**Problem description**
Once you find the line with "nt of their incredible..." in the entries below, print it and each line after it up to and including the line with "factors. Then, in", exactly, without pictures.

**Data provided**
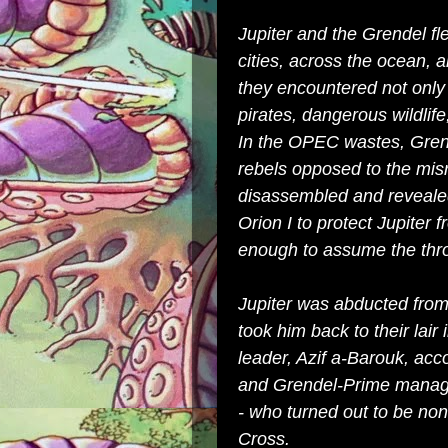
Jupiter and the Grendel f
cities, across the ocean, a
they encountered not only 
pirates, dangerous wildlife
In the OPEC wastes, Grend
rebels opposed to the mis
disassembled and reveale
Orion I to protect Jupiter 
enough to assume the thr
Jupiter was abducted from
took him back to their lair
leader, Azif a-Barouk, ac
and Grendel-Prime managed
- who turned out to be non
Cross.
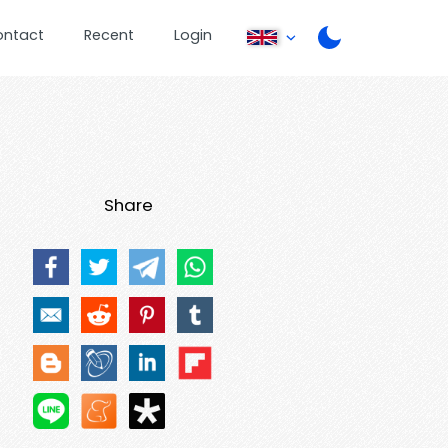
ontact
Recent
Login
Share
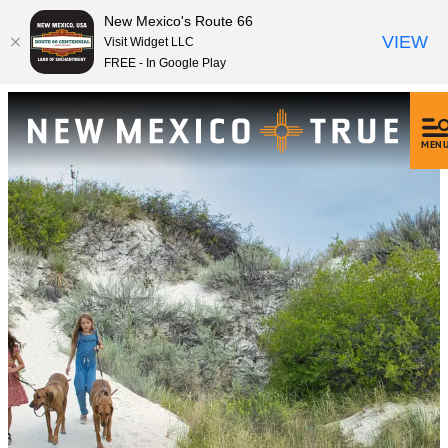
New Mexico's Route 66
VIEW
Visit Widget LLC
FREE - In Google Play
MEN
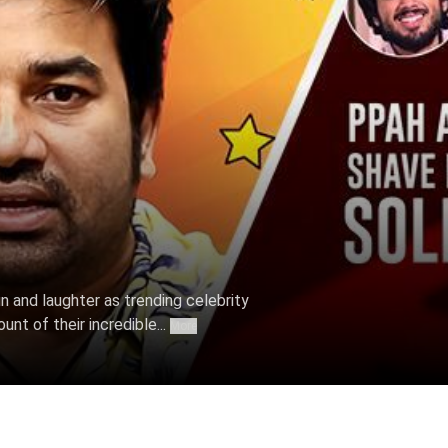
un and laughter as trending celebrity
nt of their incredible...
More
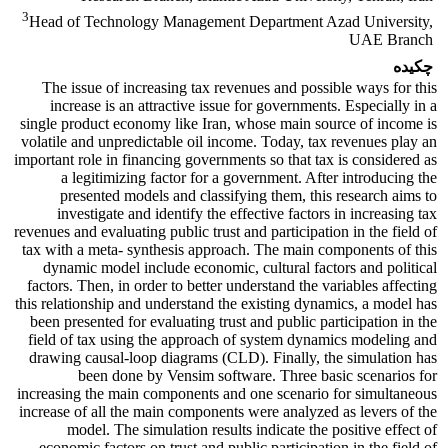
3
Head of Technology Management Department Azad University,
UAE Branch
چکیده
The issue of increasing tax revenues and possible ways for this
increase is an attractive issue for governments. Especially in a
single product economy like Iran, whose main source of income is
volatile and unpredictable oil income. Today, tax revenues play an
important role in financing governments so that tax is considered as
a legitimizing factor for a government. After introducing the
presented models and classifying them, this research aims to
investigate and identify the effective factors in increasing tax
revenues and evaluating public trust and participation in the field of
tax with a meta- synthesis approach. The main components of this
dynamic model include economic, cultural factors and political
factors. Then, in order to better understand the variables affecting
this relationship and understand the existing dynamics, a model has
been presented for evaluating trust and public participation in the
field of tax using the approach of system dynamics modeling and
drawing causal-loop diagrams (CLD). Finally, the simulation has
been done by Vensim software. Three basic scenarios for
increasing the main components and one scenario for simultaneous
increase of all the main components were analyzed as levers of the
model. The simulation results indicate the positive effect of
economic factors on trust and public participation in the field of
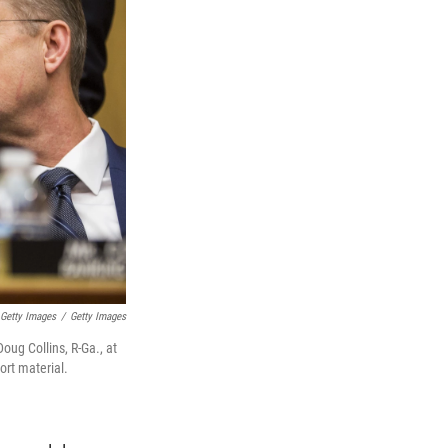
 Getty Images
/
Getty Images
ug Collins, R-Ga., at
ort material.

**Response box**
nt of their incredible...
More
3
Head of Technology Management Department Azad University,
UAE Branch
چکیده
The issue of increasing tax revenues and possible ways for this
increase is an attractive issue for governments. Especially in a
single product economy like Iran, whose main source of income is
volatile and unpredictable oil income. Today, tax revenues play an
important role in financing governments so that tax is considered as
a legitimizing factor for a government. After introducing the
presented models and classifying them, this research aims to
investigate and identify the effective factors in increasing tax
revenues and evaluating public trust and participation in the field of
tax with a meta- synthesis approach. The main components of this
dynamic model include economic, cultural factors and political
factors. Then, in order to better understand the variables affecting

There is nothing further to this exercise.